Éditorial

Au Sénégal comme ailleurs, l’avenir des travailleurs ne se décide pas dans les urnes mais par leurs luttes

06 avril 2024

Les populations pauvres au Sénégal ont fêté dans la liesse l’élection de Bassirou Diomaye Faye à la présidence et la chute du président Macky Sall qui ne voulait pas lâcher le pouvoir.

Dans ce pays-là comme ici en Côte d’Ivoire, la situation des travailleurs et des pauvres ne cesse de s’aggraver d’année en année. Le coût de la vie augmente alors que le chômage touche toutes les familles. La majorité de la population vit de petits métiers ou d’un travail précaire comme journalier, avec un salaire de misère qui ne permet pas de vivre dans la dignité. Comme en Côte d’Ivoire, la grande majorité des travailleurs sont contraints d’habiter dans des bidonvilles et des quartiers précaires. C’est la raison pour laquelle de nombreux jeunes tentent de fuir cette misère pour rejoindre l’Europe, en traversant la mer sur des pirogues, au risque de leur vie.

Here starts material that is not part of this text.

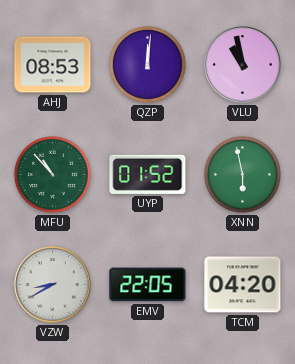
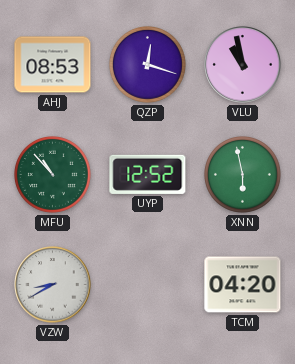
QZP: 12:01 -> 12:18
UYP: 01:52 -> 12:52
EMV: 22:05 -> none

Durant la campagne électorale, Diomaye Faye et son parti le Pastef (Patriotes africains du Sénégal pour le travail, l’éthique et la fraternité) ont dit qu’ils lutteront contre la cherté de la vie, créeront des emplois et combattront la corruption. C’est-là une chanson bien connue de tous les bonimenteurs qui cherchent à accéder à la mangeoire gouvernementale.

Au début, il fera peut-être bien un petit geste en abaissant, ici le prix du riz, là celui  de l’électricité. Mais tout cela sera bien éphémère et dérisoire comparé au fossé qu’il y a entre les bas salaires, les bas revenus de la majorité de la population et la hausse vertigineuse du coût de la vie survenue lors de ces dernières années.

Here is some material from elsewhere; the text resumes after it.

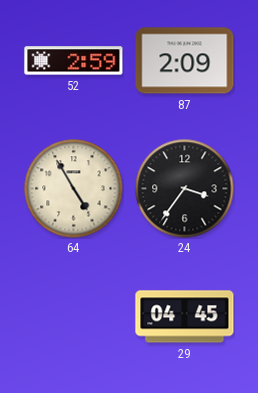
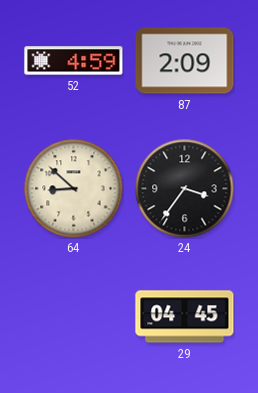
52: 2:59 -> 4:59
64: 4:55 -> 8:52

Alors, autant dire que les travailleurs et les populations pauvres du Sénégal perdront assez vite leurs illusions. Beaucoup se souviennent encore de l’enthousiasme et de l’espoir qu’avaient suscité l’arrivée au pouvoir de « l’opposant » Abdoulaye Wade après son élection en avril 2000. Durant sa campagne électorale celui-ci avait promis monts et merveilles, mais une fois au pouvoir tout a continué comme avant. Il n’y a eu ni amélioration des conditions d’existence des travailleurs, des petits paysans et des chômeurs, ni véritable lutte contre la corruption, ni meilleure « gouvernance » comme promis. Les proches de Wade, à commencer par son propre fils Karim, ont été les premiers à s’en mettre plein les poches.

Quelques mois plus tard, en octobre 2000, ce sont les travailleurs et les populations pauvres de Côte d’Ivoire qui ont vu l’arrivée au pouvoir de Gbabgo. Celui-ci se disait « socialiste » et avait subi la prison et l’exil au temps de la dictature d’Houphouët Boigny. Mais une fois au pouvoir, c’est aux travailleurs qu’il a demandé de se serrer la ceinture, pendant que de l’autre côté il gavait les riches locaux et surtout les capitalistes des pays impérialistes, notamment les banquiers !

Qu’ils soient en treillis militaires, arrivés au pouvoir par un coup d’État comme récemment au Mali, Burkina, Faso Niger puis au Gabon, ou des civils bon teint comme Diomaye Faye au Sénégal, ces hommes sont animés avant tout par leur ambition d’être au sommet de l’État et de bénéficier des privilèges de leur poste. Tant qu’ils ne s’opposeront pas véritablement aux intérêts des grands capitalistes, notamment à ceux des grandes puissances impérialistes, ils seront tolérés par ces derniers. En tout cas, les travailleurs et tous les laissés-pour-compte de cette société capitaliste ne peuvent pas compter sur ces dirigeants-là pour mettre fin à la misère et à l’oppression qui découlent de la domination du capitalisme à l’échelle mondiale.

Voilà pourquoi les paroles de Karl Marx proclamant que « l’émancipation des travailleurs sera l’œuvre des travailleurs eux-mêmes », restent d’une grande actualité. C’est, munis de cette conscience et de la confiance en leurs propres forces que les travailleurs doivent construire leur organisation politique et préparer leur combat à mort contre la bourgeoisie qui les exploite. En luttant pour leur émancipation, ils libéreront l’ensemble de la société écrasée par ce système basé sur la loi de l’exploitation et du profit individuel et qui sème la misère et la guerre aux quatre coins de la planète.